LONDON (AP) — The girl was murdered by her Pakistani parents for her Western ways. And it was her little sister who bravely told jurors how her mother and father suffocated the 17-year-old with a plastic bag — gripping testimony that led to her parents’ murder conviction on Friday.
Justice Roderick Evans sentenced Iftikhar, 52, and Farzana Ahmed, 49, to life in prison for killing their daughter, Shafilea, in 2003. The couple — first cousins from the Pakistani village of Uttam — were ordered to serve a minimum of 25 years in prison.
“She was being squeezed between two cultures — the culture and way of life that she saw around her and wanted to embrace, and the culture and way of life you wanted to impose on her,” Evans said during the sentencing at the Chester Crown Court in northwest England.
In Britain, more than 25 women have been killed in so-called “honor killings” in the past decade. Families have sometimes lashed out at their children on the belief that they have brought their household shame by becoming too westernized or by refusing a marriage.
Shafilea was only 10 when she began to rebel against her parents’ strict rules, according to prosecutor Andrew Edis.

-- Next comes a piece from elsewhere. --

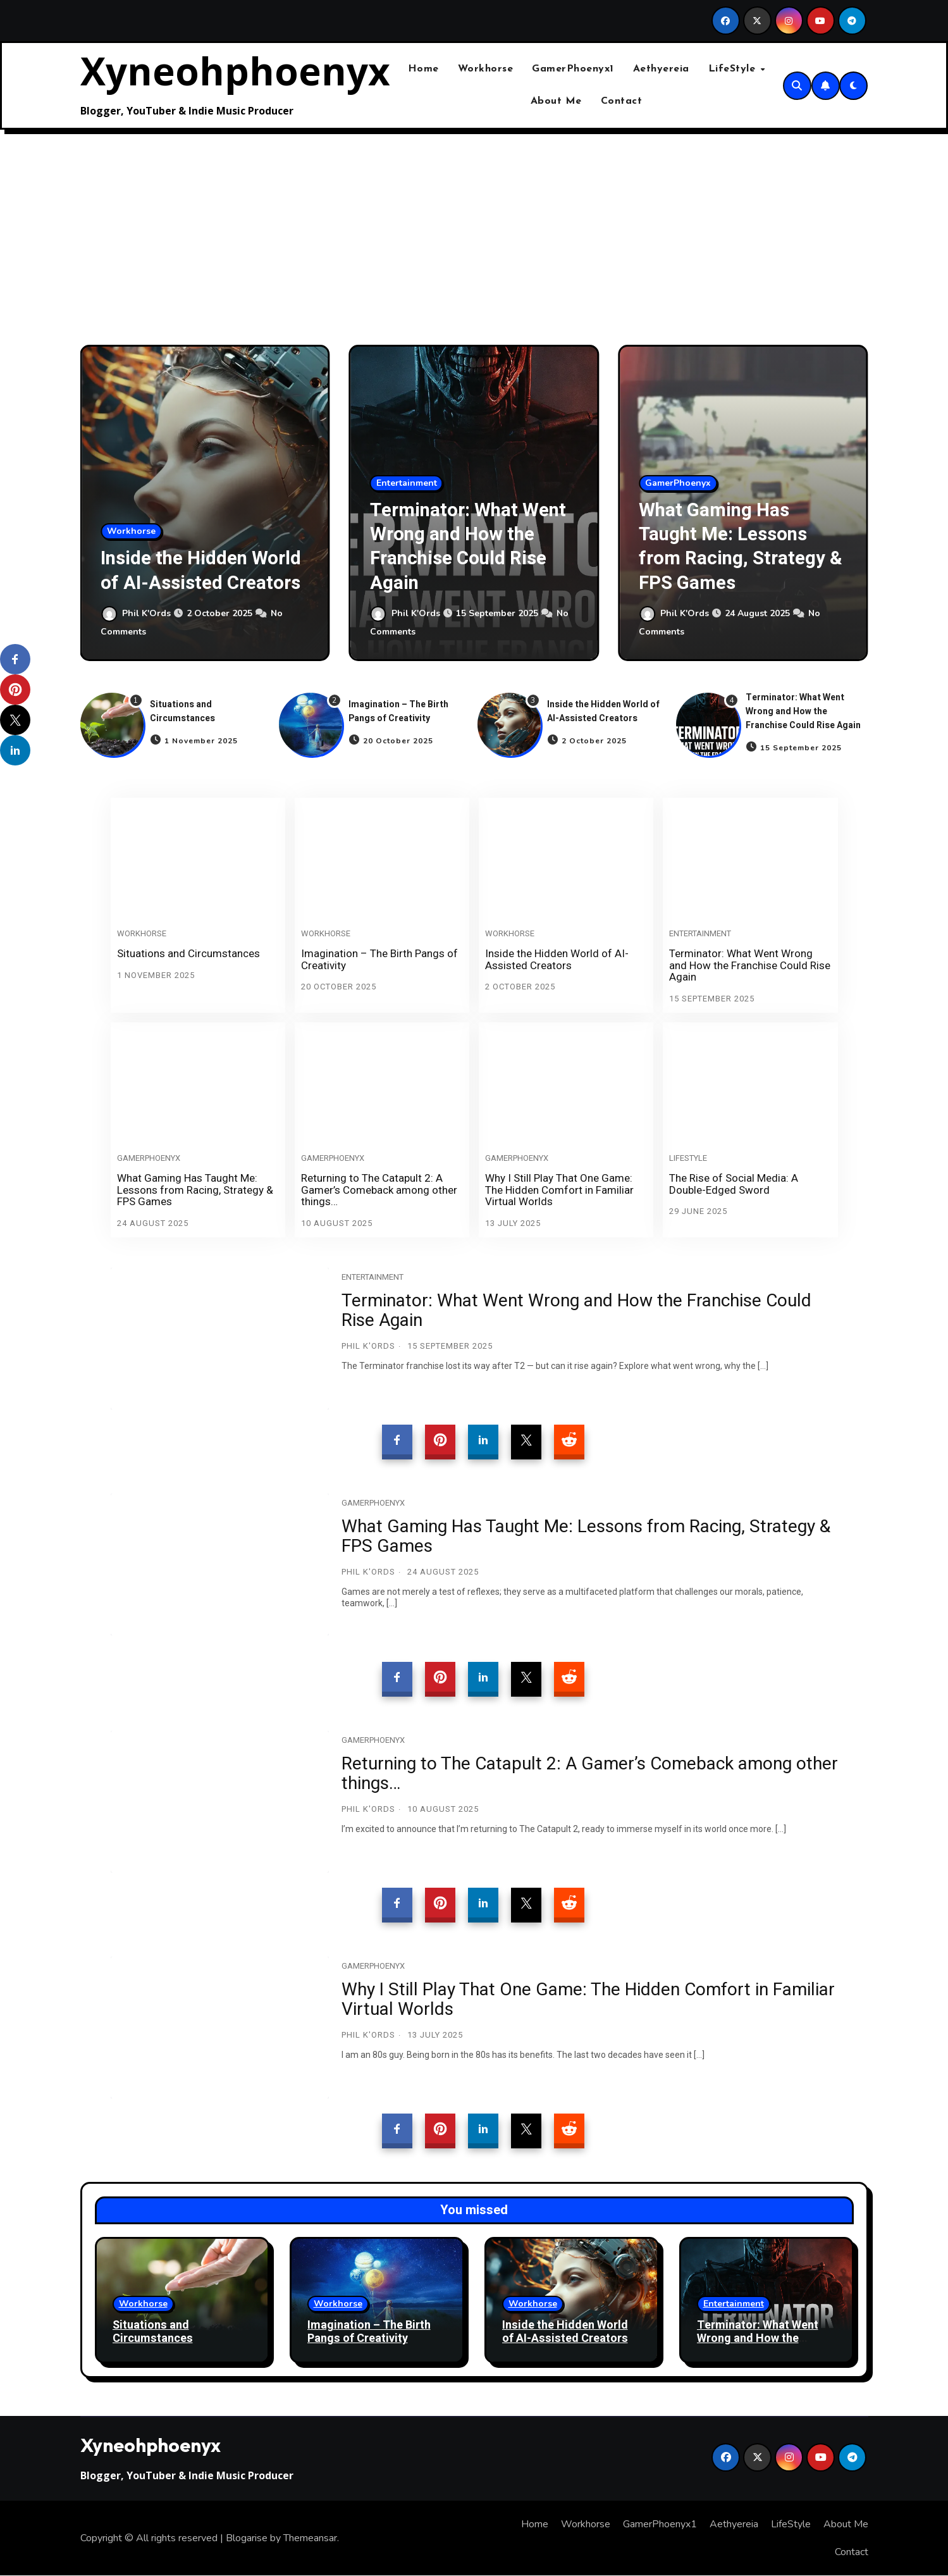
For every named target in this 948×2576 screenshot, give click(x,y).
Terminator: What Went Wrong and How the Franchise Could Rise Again (467, 546)
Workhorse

The young girl would hide make-up, false nails and western clothes at school, changing into conservative clothes before her parents picked her up.
But it was the last year of her life that proved to be the most traumatic.
During the trial that began in May, jurors heard from Shafilea’s younger sister, Alesha, who said she witnessed the murder when she was 12.
After an argument about Shafilea’s dress, her parents pushed her down on a couch, stuffed a thin white plastic bag into her mouth and held their hands over her mouth and nose until she died, Alesha testified.
As she was struggling, her mother said, “just finish it here,” according to Alesha’s testimony.
Although Shafilea’s other siblings contradicted the testimony, the last-minute emergence of a diary convinced jurors.
The diary belonged to a friend of one of Shafilea’s other sisters, Mev. In it, the friend relays conversations she had with the sister about the night Shafilea died — details that supported Alesha’s testimony.
“The strong message goes out and should be very clear: If you engage in honor killings — if you engage in forced marriages — you will be caught and brought to justice,” said Mohammed Shafiq, chief executive of the Manchester-based Ramadhan Foundation, a Muslim organization.
When Shafilea became a teenager, she became interested in boys — something that spurred punishment from her parents.
School officials alerted social services in October 2002 after Shafilea came to school with injuries to her face. That same month, Shafilea told a social worker that she was to be married in Pakistan in February 2003.